START Record extracts
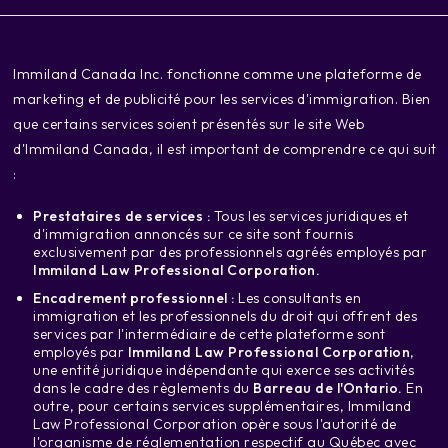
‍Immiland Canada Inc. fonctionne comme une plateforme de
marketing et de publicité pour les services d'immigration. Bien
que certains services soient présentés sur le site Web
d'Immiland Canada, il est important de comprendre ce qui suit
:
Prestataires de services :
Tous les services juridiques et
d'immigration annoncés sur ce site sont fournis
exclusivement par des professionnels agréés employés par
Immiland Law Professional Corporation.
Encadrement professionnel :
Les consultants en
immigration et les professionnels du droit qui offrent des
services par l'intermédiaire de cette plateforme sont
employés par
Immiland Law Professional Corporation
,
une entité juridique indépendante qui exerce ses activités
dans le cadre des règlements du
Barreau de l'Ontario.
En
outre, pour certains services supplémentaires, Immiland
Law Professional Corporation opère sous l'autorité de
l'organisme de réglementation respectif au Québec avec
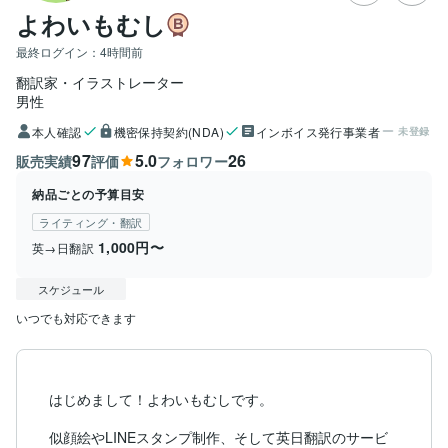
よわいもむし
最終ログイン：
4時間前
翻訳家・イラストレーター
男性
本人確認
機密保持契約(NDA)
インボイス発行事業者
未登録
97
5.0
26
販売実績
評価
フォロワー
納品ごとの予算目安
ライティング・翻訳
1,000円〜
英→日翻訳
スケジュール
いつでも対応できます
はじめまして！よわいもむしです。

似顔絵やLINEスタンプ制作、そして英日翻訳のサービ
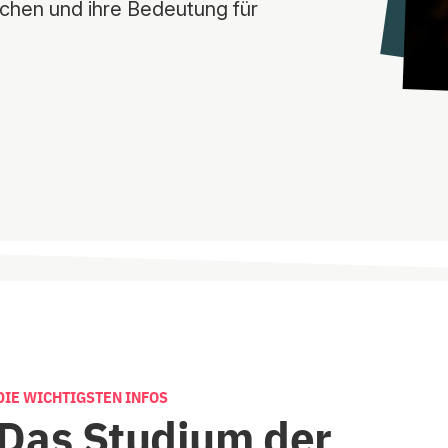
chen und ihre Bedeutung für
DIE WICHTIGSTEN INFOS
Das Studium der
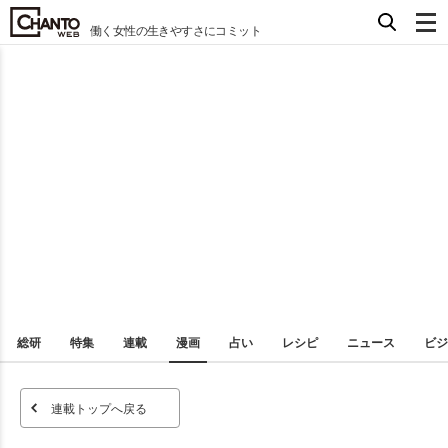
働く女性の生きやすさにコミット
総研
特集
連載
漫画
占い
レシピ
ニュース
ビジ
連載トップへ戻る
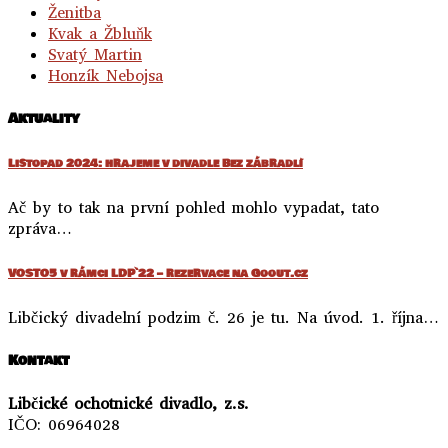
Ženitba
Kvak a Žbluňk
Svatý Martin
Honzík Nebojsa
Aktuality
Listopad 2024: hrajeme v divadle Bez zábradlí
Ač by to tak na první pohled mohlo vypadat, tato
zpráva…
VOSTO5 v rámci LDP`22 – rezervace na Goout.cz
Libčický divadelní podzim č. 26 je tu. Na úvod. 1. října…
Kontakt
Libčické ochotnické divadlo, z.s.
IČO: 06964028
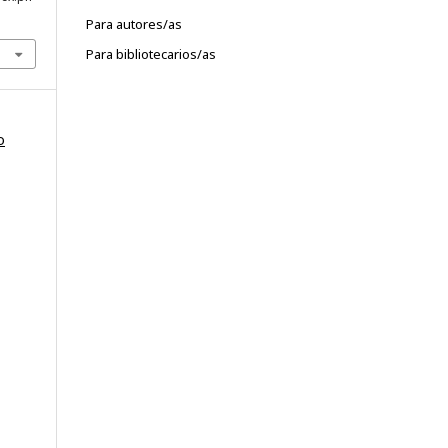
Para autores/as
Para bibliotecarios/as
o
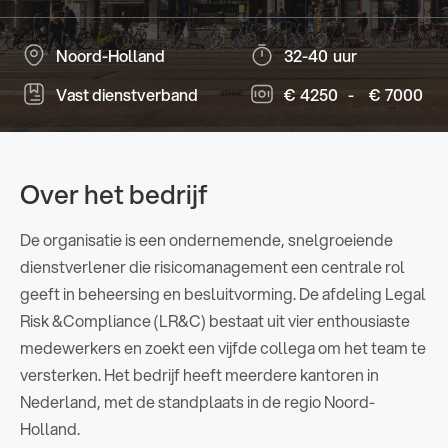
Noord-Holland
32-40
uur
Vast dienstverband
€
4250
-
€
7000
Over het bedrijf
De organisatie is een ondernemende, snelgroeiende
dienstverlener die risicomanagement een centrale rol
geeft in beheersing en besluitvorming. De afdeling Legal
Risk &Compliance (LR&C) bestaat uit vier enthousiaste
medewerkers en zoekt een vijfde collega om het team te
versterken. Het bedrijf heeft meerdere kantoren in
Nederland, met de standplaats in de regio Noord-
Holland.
END Record extracts
START Record extracts
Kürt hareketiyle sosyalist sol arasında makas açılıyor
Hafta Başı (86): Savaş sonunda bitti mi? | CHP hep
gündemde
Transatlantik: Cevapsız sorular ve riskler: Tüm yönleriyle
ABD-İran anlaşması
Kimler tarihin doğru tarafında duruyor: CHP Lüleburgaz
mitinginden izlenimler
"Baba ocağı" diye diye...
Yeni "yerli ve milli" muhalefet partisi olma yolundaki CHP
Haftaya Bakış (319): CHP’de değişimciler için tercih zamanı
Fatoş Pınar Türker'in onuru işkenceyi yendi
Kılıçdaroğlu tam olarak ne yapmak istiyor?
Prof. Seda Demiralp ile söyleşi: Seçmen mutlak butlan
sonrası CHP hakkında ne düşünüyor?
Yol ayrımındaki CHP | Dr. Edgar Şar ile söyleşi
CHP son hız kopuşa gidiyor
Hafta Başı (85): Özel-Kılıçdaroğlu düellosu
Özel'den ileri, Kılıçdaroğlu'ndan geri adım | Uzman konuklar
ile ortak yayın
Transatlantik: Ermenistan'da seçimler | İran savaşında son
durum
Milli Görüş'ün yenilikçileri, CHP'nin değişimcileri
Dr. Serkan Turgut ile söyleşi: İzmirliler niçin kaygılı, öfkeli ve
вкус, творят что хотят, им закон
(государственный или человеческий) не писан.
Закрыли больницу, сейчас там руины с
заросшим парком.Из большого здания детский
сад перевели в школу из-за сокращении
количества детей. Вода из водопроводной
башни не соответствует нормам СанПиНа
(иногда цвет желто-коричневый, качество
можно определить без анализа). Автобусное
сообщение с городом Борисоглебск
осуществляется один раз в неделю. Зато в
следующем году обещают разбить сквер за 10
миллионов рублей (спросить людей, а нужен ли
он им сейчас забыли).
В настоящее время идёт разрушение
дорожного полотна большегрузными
END Record extracts
→ Work task: Please reproduce the lines from the line with "Transatlantik: Ermenistan'da seçimler" to the line with "(государственный или человеческий) не писан.", both ends included, exactly as they appear above.

→ Response to this task:
Transatlantik: Ermenistan'da seçimler | İran savaşında son
durum
Milli Görüş'ün yenilikçileri, CHP'nin değişimcileri
Dr. Serkan Turgut ile söyleşi: İzmirliler niçin kaygılı, öfkeli ve
вкус, творят что хотят, им закон
(государственный или человеческий) не писан.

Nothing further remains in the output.